**YOUR ASSIGNMENT:** Your copy of the data should leave out the images and match everything else exactly.

(SOURCE MATERIAL)

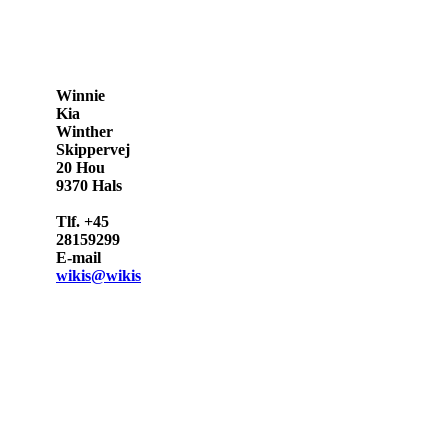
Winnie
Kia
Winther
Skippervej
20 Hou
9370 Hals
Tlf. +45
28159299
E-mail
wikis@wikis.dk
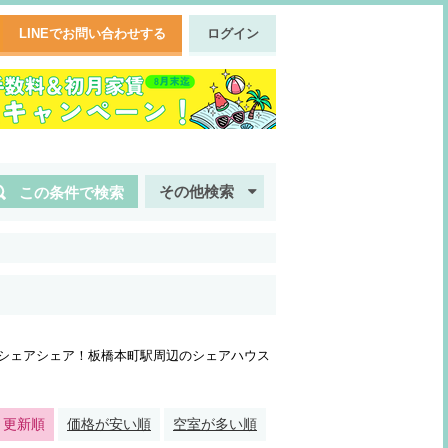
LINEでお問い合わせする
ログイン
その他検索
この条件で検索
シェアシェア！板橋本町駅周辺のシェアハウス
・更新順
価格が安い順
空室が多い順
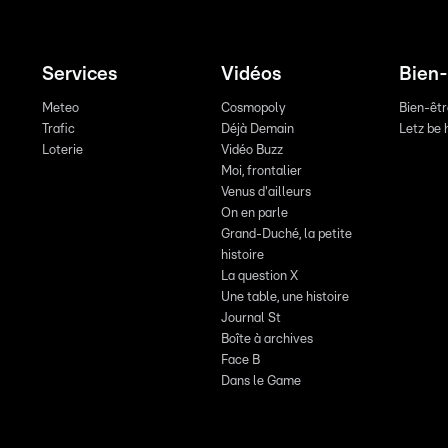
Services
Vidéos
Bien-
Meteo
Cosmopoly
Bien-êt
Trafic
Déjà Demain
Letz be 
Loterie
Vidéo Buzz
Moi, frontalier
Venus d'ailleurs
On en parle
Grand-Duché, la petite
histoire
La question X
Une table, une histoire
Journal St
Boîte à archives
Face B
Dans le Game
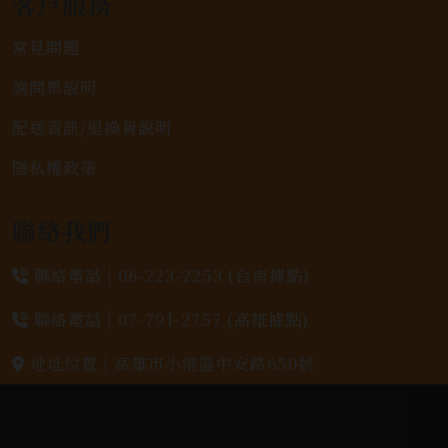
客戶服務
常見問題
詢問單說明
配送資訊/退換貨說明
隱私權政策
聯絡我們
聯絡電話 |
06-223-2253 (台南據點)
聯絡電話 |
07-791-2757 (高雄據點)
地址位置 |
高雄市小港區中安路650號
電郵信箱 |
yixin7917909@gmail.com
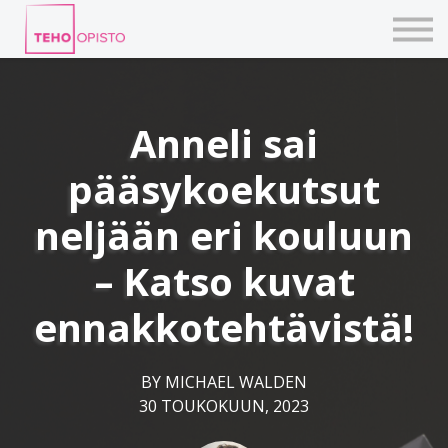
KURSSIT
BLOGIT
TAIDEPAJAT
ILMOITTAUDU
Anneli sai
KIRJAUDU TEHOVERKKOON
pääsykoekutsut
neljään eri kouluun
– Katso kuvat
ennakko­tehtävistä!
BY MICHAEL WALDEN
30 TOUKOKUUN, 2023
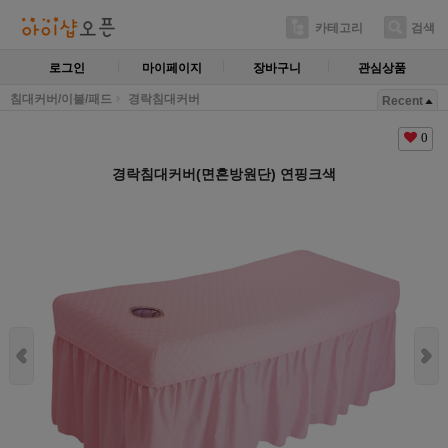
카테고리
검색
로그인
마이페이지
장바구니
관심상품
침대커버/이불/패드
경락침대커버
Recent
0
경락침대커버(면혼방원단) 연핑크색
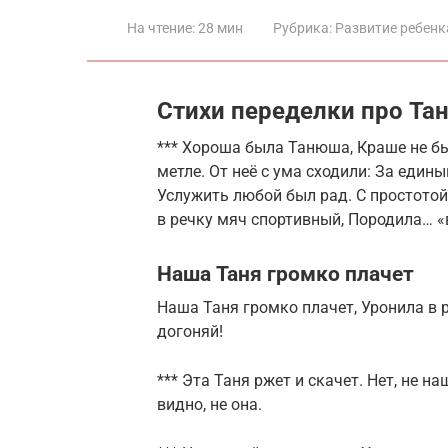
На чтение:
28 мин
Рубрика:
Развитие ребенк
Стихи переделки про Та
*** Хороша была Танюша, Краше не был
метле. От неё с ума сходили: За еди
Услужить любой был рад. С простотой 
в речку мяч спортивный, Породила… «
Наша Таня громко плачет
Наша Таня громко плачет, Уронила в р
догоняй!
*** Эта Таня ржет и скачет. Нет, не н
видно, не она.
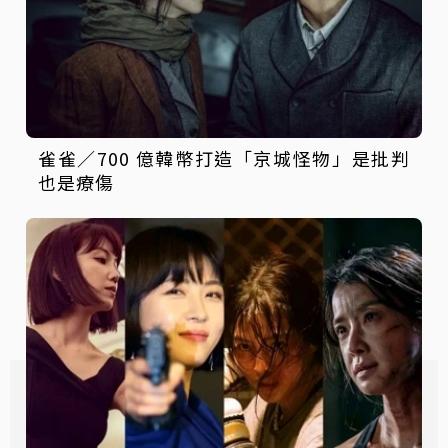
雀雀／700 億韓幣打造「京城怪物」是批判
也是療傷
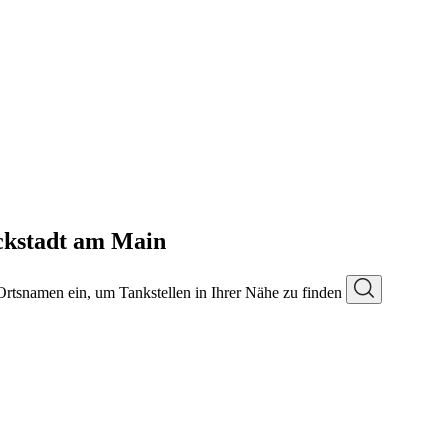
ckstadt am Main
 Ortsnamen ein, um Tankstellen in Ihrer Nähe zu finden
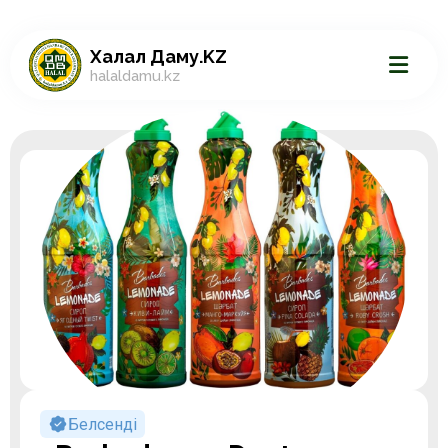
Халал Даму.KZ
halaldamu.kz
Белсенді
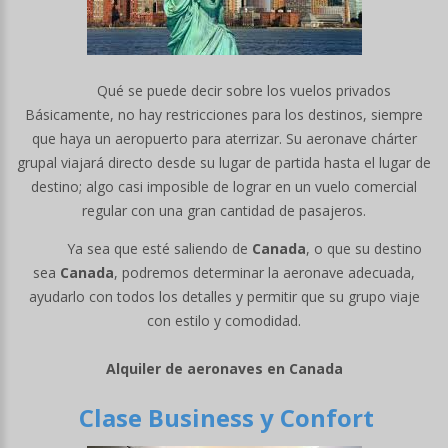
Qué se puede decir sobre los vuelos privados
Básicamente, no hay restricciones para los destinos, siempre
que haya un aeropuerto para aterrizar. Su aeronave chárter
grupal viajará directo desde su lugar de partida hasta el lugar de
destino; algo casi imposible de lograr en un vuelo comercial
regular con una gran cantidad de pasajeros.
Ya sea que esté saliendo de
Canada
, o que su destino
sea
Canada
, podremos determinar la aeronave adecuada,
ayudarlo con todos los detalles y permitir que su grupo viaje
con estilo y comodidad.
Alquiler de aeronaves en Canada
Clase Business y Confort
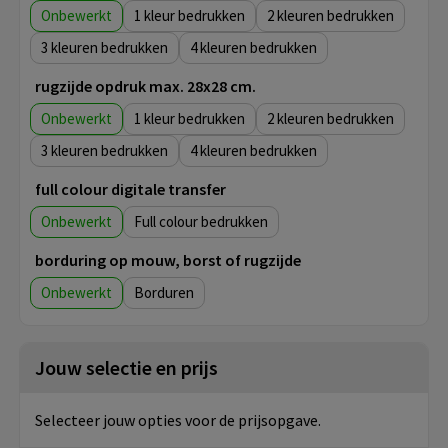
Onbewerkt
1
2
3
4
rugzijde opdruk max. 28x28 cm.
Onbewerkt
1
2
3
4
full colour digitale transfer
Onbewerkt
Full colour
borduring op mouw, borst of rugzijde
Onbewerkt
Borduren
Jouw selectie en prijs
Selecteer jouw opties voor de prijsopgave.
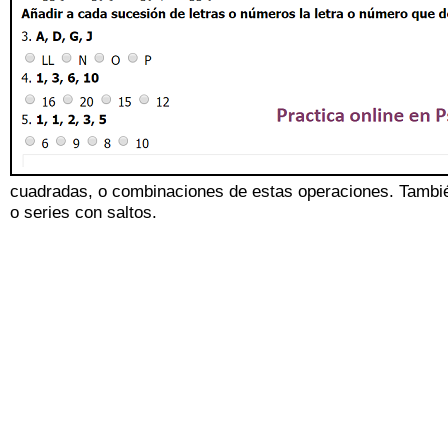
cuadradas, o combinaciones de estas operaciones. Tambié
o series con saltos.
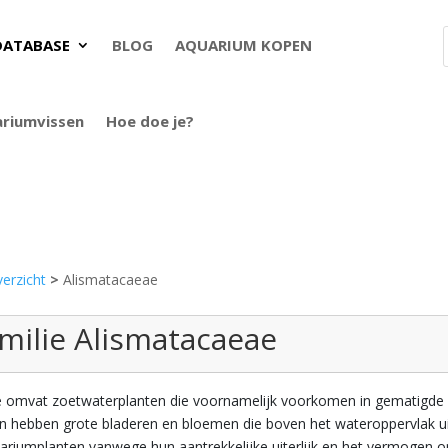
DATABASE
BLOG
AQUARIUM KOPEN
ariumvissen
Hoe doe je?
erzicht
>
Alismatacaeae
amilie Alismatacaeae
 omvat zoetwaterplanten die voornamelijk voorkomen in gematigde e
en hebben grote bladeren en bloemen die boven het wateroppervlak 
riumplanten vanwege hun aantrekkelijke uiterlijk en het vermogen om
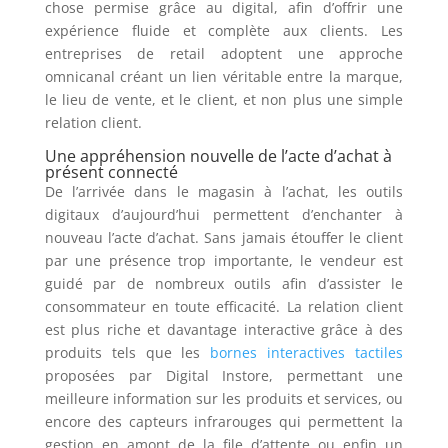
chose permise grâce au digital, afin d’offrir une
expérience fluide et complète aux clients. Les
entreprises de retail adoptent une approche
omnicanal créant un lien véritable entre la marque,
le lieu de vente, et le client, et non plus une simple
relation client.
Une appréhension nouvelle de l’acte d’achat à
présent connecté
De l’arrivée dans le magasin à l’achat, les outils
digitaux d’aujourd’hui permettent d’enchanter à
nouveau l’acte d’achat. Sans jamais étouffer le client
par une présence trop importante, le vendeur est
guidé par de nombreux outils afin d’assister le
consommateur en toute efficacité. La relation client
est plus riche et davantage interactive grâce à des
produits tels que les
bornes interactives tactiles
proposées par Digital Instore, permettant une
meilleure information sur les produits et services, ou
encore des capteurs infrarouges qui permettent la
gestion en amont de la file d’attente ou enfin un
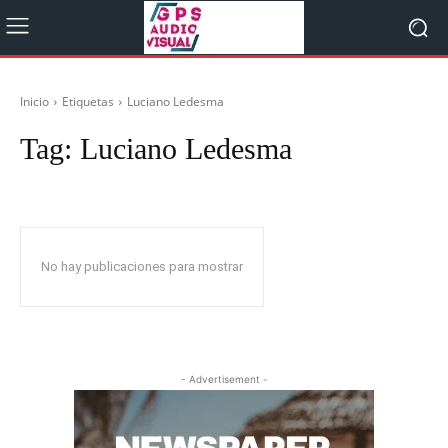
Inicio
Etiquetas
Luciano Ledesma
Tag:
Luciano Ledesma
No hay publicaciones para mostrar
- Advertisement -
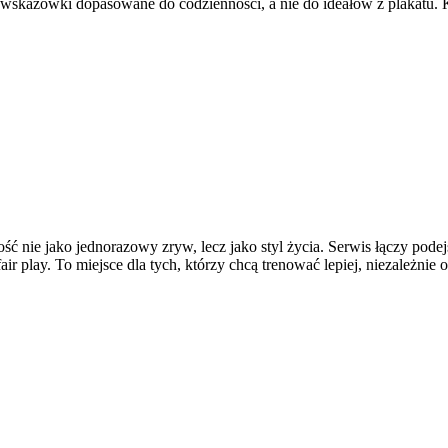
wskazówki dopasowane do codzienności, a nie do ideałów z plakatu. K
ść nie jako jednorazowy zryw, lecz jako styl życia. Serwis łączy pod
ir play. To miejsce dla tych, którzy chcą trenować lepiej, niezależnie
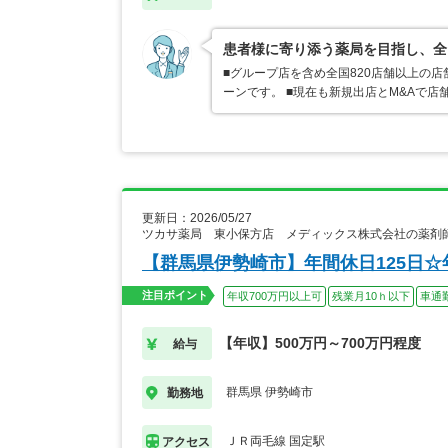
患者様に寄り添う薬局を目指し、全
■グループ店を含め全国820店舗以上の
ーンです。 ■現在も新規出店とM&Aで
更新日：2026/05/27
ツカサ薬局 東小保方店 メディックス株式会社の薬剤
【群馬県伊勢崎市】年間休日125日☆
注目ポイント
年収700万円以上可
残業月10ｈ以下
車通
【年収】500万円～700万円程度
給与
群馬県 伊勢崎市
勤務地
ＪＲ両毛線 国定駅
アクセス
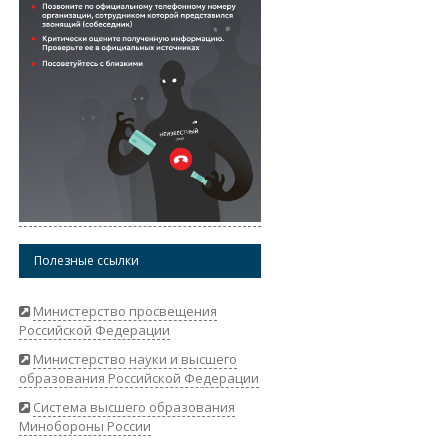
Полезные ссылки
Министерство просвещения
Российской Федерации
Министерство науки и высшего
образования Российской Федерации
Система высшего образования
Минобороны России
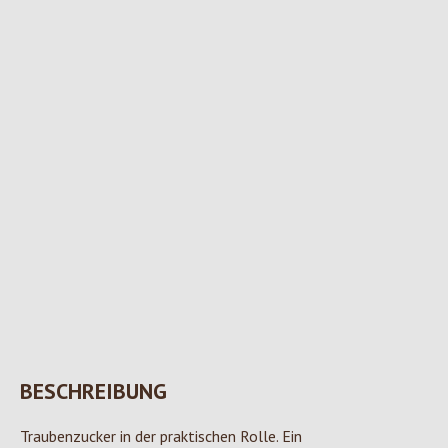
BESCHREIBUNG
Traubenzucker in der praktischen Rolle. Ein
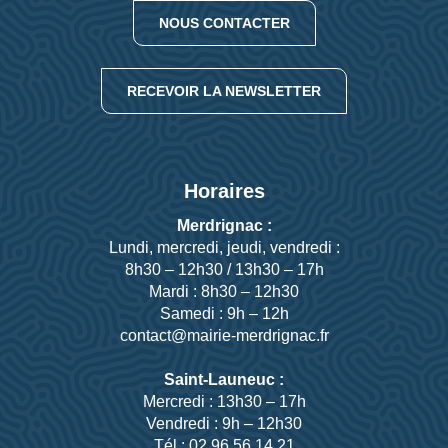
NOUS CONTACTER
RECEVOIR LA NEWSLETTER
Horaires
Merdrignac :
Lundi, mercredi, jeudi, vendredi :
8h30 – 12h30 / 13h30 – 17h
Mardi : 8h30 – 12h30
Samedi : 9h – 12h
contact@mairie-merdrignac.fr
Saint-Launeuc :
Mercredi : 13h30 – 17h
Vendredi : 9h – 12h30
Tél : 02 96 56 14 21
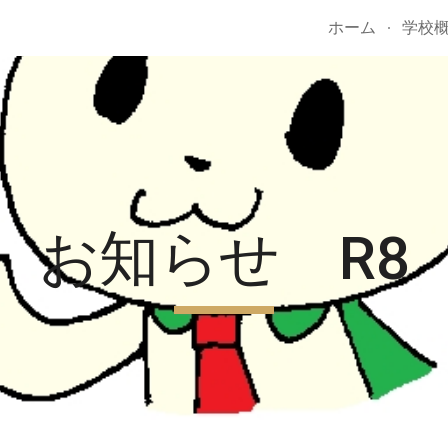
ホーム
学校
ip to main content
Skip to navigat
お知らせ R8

(End SOURCE MATERIAL)

**EXERCISE OUTPUT:**
Winnie
Kia
Winther
Skippervej
20 Hou
9370 Hals
Tlf. +45
28159299
E-mail
wikis@wikis.dk
LINEでお問い合わせする
ログイン
その他検索
この条件で検索
シェアシェア！板橋本町駅周辺のシェアハウス
・更新順
価格が安い順
空室が多い順
Services
Vidéos
Bien-
Meteo
Cosmopoly
Bien-êt
Trafic
Déjà Demain
Letz be 
Loterie
Vidéo Buzz
Moi, frontalier
Venus d'ailleurs
On en parle
Grand-Duché, la petite
histoire
La question X
Une table, une histoire
Journal St
Boîte à archives
Face B
Dans le Game
客戶服務
常見問題
詢問單說明
配送資訊/退換貨說明
隱私權政策
聯絡我們
聯絡電話 |
06-223-2253 (台南據點)
聯絡電話 |
07-791-2757 (高雄據點)
地址位置 |
高雄市小港區中安路650號
電郵信箱 |
yixin7917909@gmail.com
KURSSIT
BLOGIT
TAIDEPAJAT
ILMOITTAUDU
Anneli sai
KIRJAUDU TEHOVERKKOON
pääsykoekutsut
neljään eri kouluun
– Katso kuvat
ennakko­tehtävistä!
BY MICHAEL WALDEN
30 TOUKOKUUN, 2023
카테고리
검색
로그인
마이페이지
장바구니
관심상품
침대커버/이불/패드
경락침대커버
Recent
0
경락침대커버(면혼방원단) 연핑크색
На чтение:
28 мин
Рубрика:
Развитие ребенк
Стихи переделки про Та
*** Хороша была Танюша, Краше не был
метле. От неё с ума сходили: За еди
Услужить любой был рад. С простотой 
в речку мяч спортивный, Породила… «
Наша Таня громко плачет
Наша Таня громко плачет, Уронила в р
догоняй!
*** Эта Таня ржет и скачет. Нет, не н
видно, не она.
雀雀／700 億韓幣打造「京城怪物」是批判
也是療傷
ckstadt am Main
 Ortsnamen ein, um Tankstellen in Ihrer Nähe zu finden
Халал Даму.KZ
halaldamu.kz
Белсенді
Qué se puede decir sobre los vuelos privados
Básicamente, no hay restricciones para los destinos, siempre
que haya un aeropuerto para aterrizar. Su aeronave chárter
grupal viajará directo desde su lugar de partida hasta el lugar de
destino; algo casi imposible de lograr en un vuelo comercial
regular con una gran cantidad de pasajeros.
Ya sea que esté saliendo de
Canada
, o que su destino
sea
Canada
, podremos determinar la aeronave adecuada,
ayudarlo con todos los detalles y permitir que su grupo viaje
con estilo y comodidad.
Alquiler de aeronaves en Canada
Clase Business y Confort
Onbewerkt
1
2
3
4
rugzijde opdruk max. 28x28 cm.
Onbewerkt
1
2
3
4
full colour digitale transfer
Onbewerkt
Full colour
borduring op mouw, borst of rugzijde
Onbewerkt
Borduren
Jouw selectie en prijs
Selecteer jouw opties voor de prijsopgave.
cuadradas, o combinaciones de estas operaciones. Tambié
o series con saltos.
DATABASE
BLOG
AQUARIUM KOPEN
ariumvissen
Hoe doe je?
erzicht
>
Alismatacaeae
amilie Alismatacaeae
 omvat zoetwaterplanten die voornamelijk voorkomen in gematigde e
en hebben grote bladeren en bloemen die boven het wateroppervlak 
riumplanten vanwege hun aantrekkelijke uiterlijk en het vermogen om
chose permise grâce au digital, afin d’offrir une
expérience fluide et complète aux clients. Les
entreprises de retail adoptent une approche
omnicanal créant un lien véritable entre la marque,
le lieu de vente, et le client, et non plus une simple
relation client.
Une appréhension nouvelle de l’acte d’achat à
présent connecté
De l’arrivée dans le magasin à l’achat, les outils
digitaux d’aujourd’hui permettent d’enchanter à
nouveau l’acte d’achat. Sans jamais étouffer le client
par une présence trop importante, le vendeur est
guidé par de nombreux outils afin d’assister le
consommateur en toute efficacité. La relation client
est plus riche et davantage interactive grâce à des
produits tels que les
bornes interactives tactiles
proposées par Digital Instore, permettant une
meilleure information sur les produits et services, ou
encore des capteurs infrarouges qui permettent la
gestion en amont de la file d’attente ou enfin un
Inicio
Etiquetas
Luciano Ledesma
Tag:
Luciano Ledesma
No hay publicaciones para mostrar
- Advertisement -
wskazówki dopasowane do codzienności, a nie do ideałów z plakatu. K
ść nie jako jednorazowy zryw, lecz jako styl życia. Serwis łączy pod
ir play. To miejsce dla tych, którzy chcą trenować lepiej, niezależnie
患者様に寄り添う薬局を目指し、全
■グループ店を含め全国820店舗以上の
ーンです。 ■現在も新規出店とM&Aで
更新日：2026/05/27
ツカサ薬局 東小保方店 メディックス株式会社の薬剤
【群馬県伊勢崎市】年間休日125日☆
注目ポイント
年収700万円以上可
残業月10ｈ以下
車通
【年収】500万円～700万円程度
給与
群馬県 伊勢崎市
勤務地
ＪＲ両毛線 国定駅
アクセス
Полезные ссылки
Министерство просвещения
Российской Федерации
Министерство науки и высшего
образования Российской Федерации
Система высшего образования
Минобороны России
BESCHREIBUNG
Traubenzucker in der praktischen Rolle. Ein
NOUS CONTACTER
RECEVOIR LA NEWSLETTER
Horaires
Merdrignac :
Lundi, mercredi, jeudi, vendredi :
8h30 – 12h30 / 13h30 – 17h
Mardi : 8h30 – 12h30
Samedi : 9h – 12h
contact@mairie-merdrignac.fr
Saint-Launeuc :
Mercredi : 13h30 – 17h
Vendredi : 9h – 12h30
Tél : 02 96 56 14 21
ホーム
学校
ip to main content
Skip to navigat
お知らせ R8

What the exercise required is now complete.